Я шепчу Марку Ларкину уголком рта:
— Это Палм-Бич, о’кей? (Даже перед лицом надвигающейся катастрофы я все же способен придерживаться легенды.) Какого черта ты преследуешь меня?
— Мне кажется это все чертовски любопытным, — шепчет он мне в ответ, затем поворачивается к матери: — Извините, кажется, я ошибся. Я хотел сказать — Палм-Бич.
— Не знаю, что за истории он вам тут плетет, — отвечает моя мать.
(Альцгеймер, сенильная деменция…
[20] это единственный выход.)
Марк Ларкин изгибает брови дугой, и коротко присвистывает.
Как там говорят в криминальных хрониках: «Я был вынужден»?
* * *
Я направляюсь за платежной ведомостью (в отличие от начальства «Ши», «Хе» и «Эпил», я не всегда пользуюсь лифтом) и, когда открываю дверь на лестницу «А», вижу сгорбившуюся Лиз Чэннинг, сидящую на ступеньках. Я догадываюсь, что она прячет сигарету. Но дело не в этом.
— Лиз?
— Я тебя слушаю.
— Что-то СЛУЧИЛОСЬ?
Она оглядывается на меня, и я замечаю, что ее лицо мокрое и все в пятнах. Лиза отвечает мне, шмыгая носом:
— Нет. Все просто превосходно.
— Ты хочешь побыть одна?
— Я только что подала заявление. Зачем я дала им еще месяц унижать себя?
Она держит в руках мятый мокрый носовой платок, испачканный тушью для ресниц.
— Нашла из-за чего расстраиваться. Ты выбираешься из этого болота.
— Догадываюсь. Я должна просто сиять, верно? Когда я сказала Регине, это было как… — Она оставляет фразу незавершенной.
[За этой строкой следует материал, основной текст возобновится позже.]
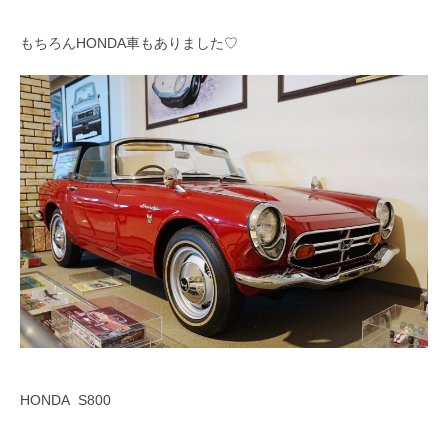
もちろんHONDA車もありました♡
HONDA S800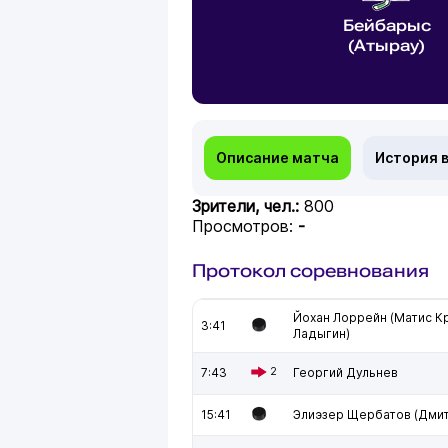
Бейбарыс
(Атырау)
Описание матча
История 
Зрители, чел.:
800
Просмотров:
-
Протокол соревнования
Йохан Лоррейн (Матис К
3:41
Ладыгин)
7:43
2
Георгий Дульнев
15:41
Элиэзер Щербатов (Дмит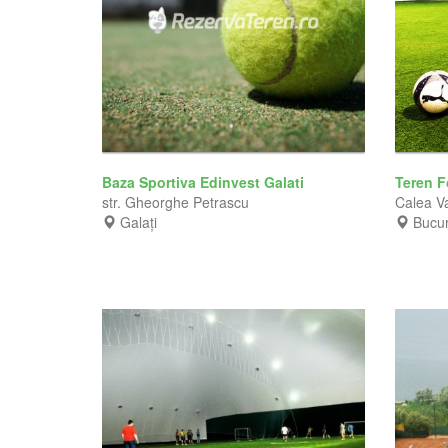
Baza Sportiva Edinvest Galati
Teren F
str. Gheorghe Petrascu
Calea Va
Galați
Bucur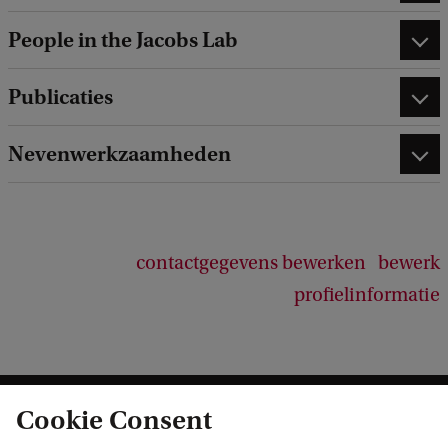
People in the Jacobs Lab
Publicaties
Nevenwerkzaamheden
contactgegevens bewerken
bewerk
profielinformatie
Cookie Consent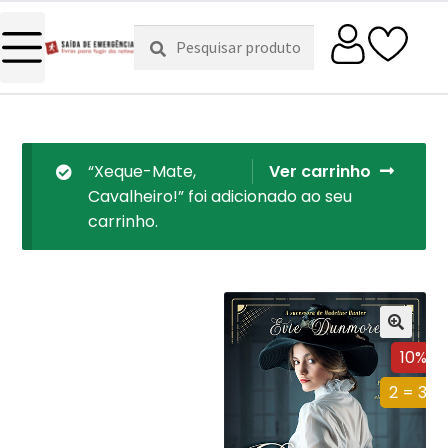
Pesquisar
Pesquisa
por:
“Xeque-Mate,
Ver carrinho
Cavalheiro!” foi adicionado ao seu
carrinho.
10%
2 = 3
— Значит, они не запускают статью о Джанни?
Она мотает головой:
— На хрен Джеки Вутен!
— Нет, благодарю.
Она усмехается и говорит:
— Хотелось бы мне свистнуть ее бриллиантовый булыжник с пальца и забросить его в канализационный люк.
— Не пролезет, я думаю. В любом случае тебе стоило бы радоваться, что ты бросаешь все это.